EXERCISE AIM: Once you reach the line that contains "조사별 통계 (156, 226)", retype it and each later line exactly as written, stopping only at the end of the listing.
[INFORMATION PROVIDED — start]
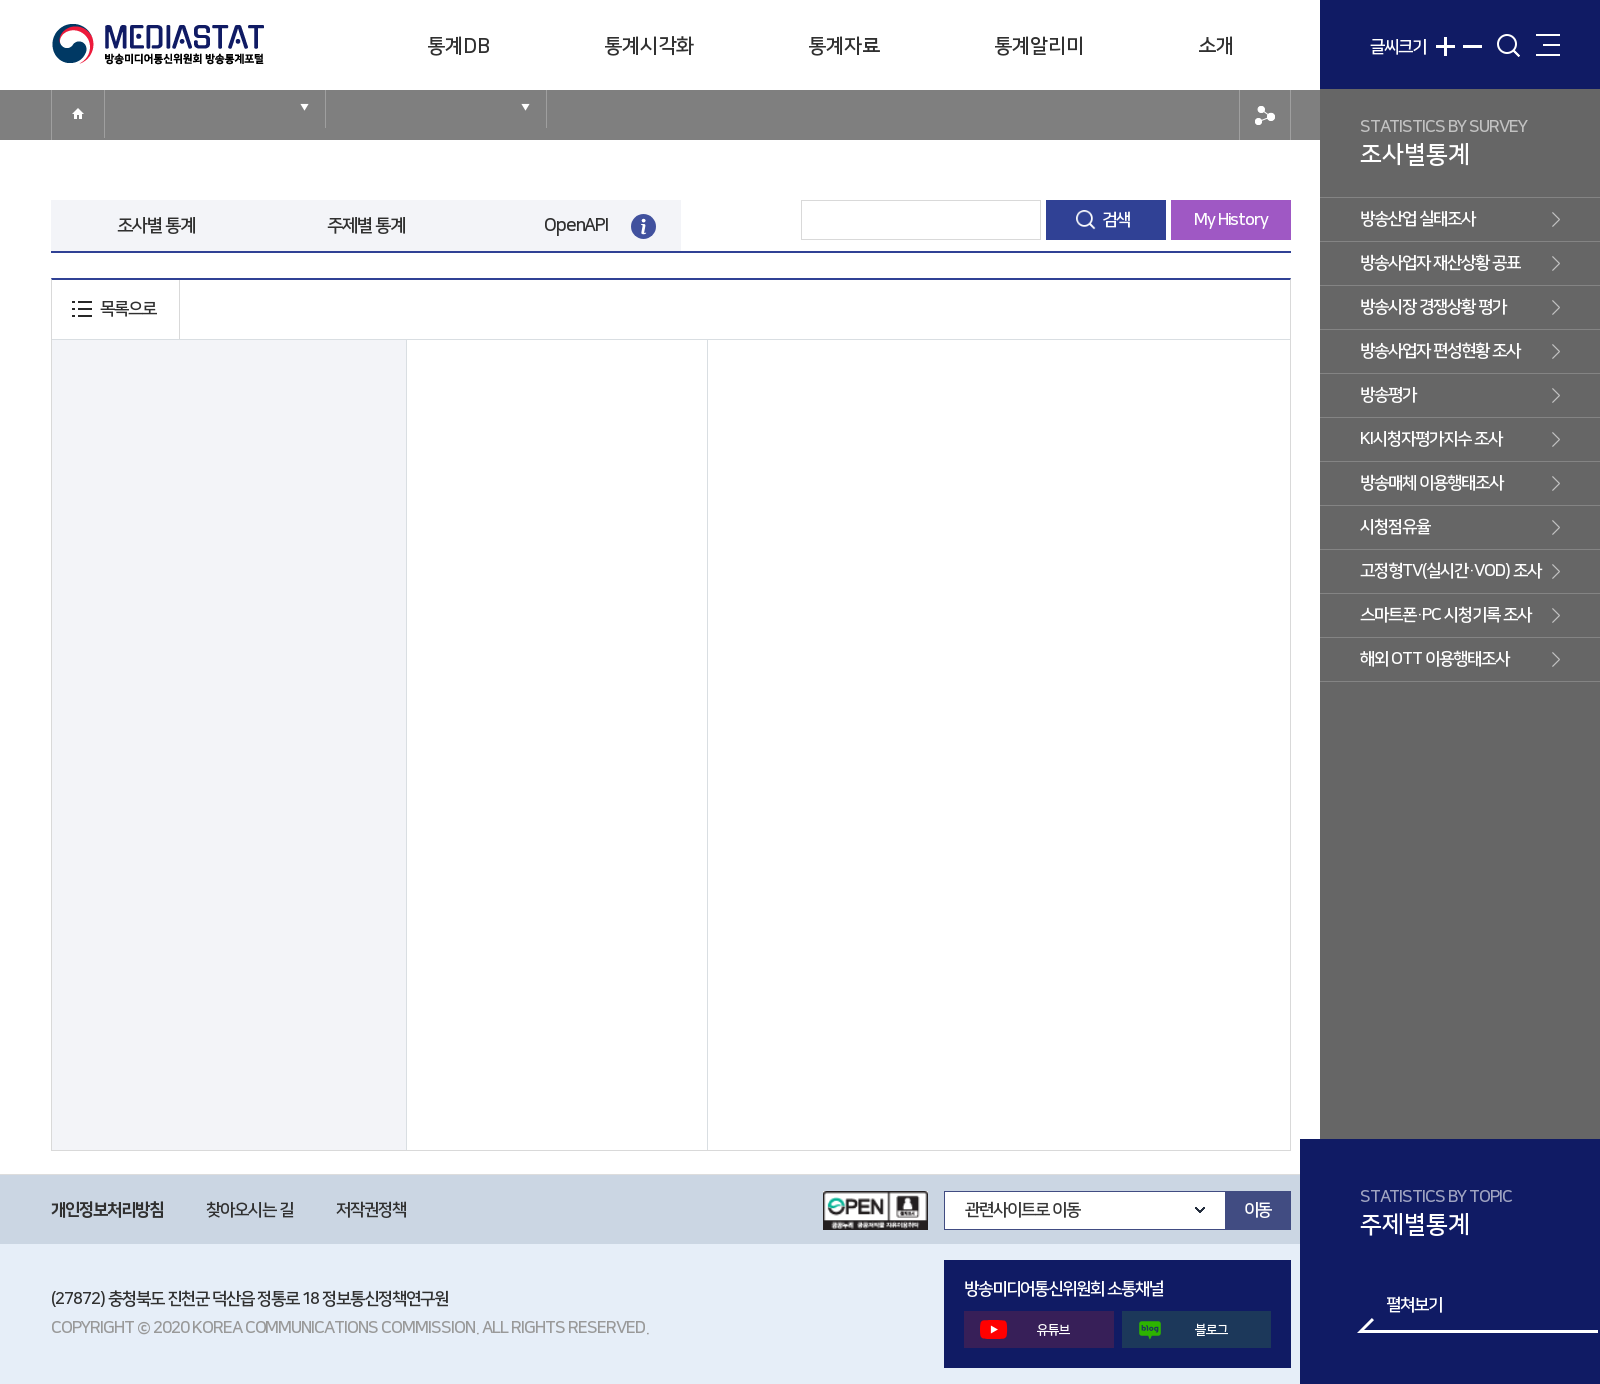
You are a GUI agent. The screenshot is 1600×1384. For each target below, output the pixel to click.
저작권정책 (371, 1210)
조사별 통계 (156, 226)
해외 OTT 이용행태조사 (1434, 659)
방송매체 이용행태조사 (1431, 483)
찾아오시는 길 (249, 1210)
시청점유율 (1395, 527)
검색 (1116, 220)
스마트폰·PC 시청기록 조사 (1445, 615)
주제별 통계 (366, 226)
[INFORMATION PROVIDED — finish]
RESULT OF THIS EXERCISE:
조사별 통계 (156, 226)
해외 OTT 이용행태조사 (1434, 659)
방송매체 이용행태조사 (1431, 483)
찾아오시는 길 (249, 1210)
시청점유율 (1395, 527)
검색 (1116, 220)
스마트폰·PC 시청기록 조사 (1445, 615)
주제별 통계 (366, 226)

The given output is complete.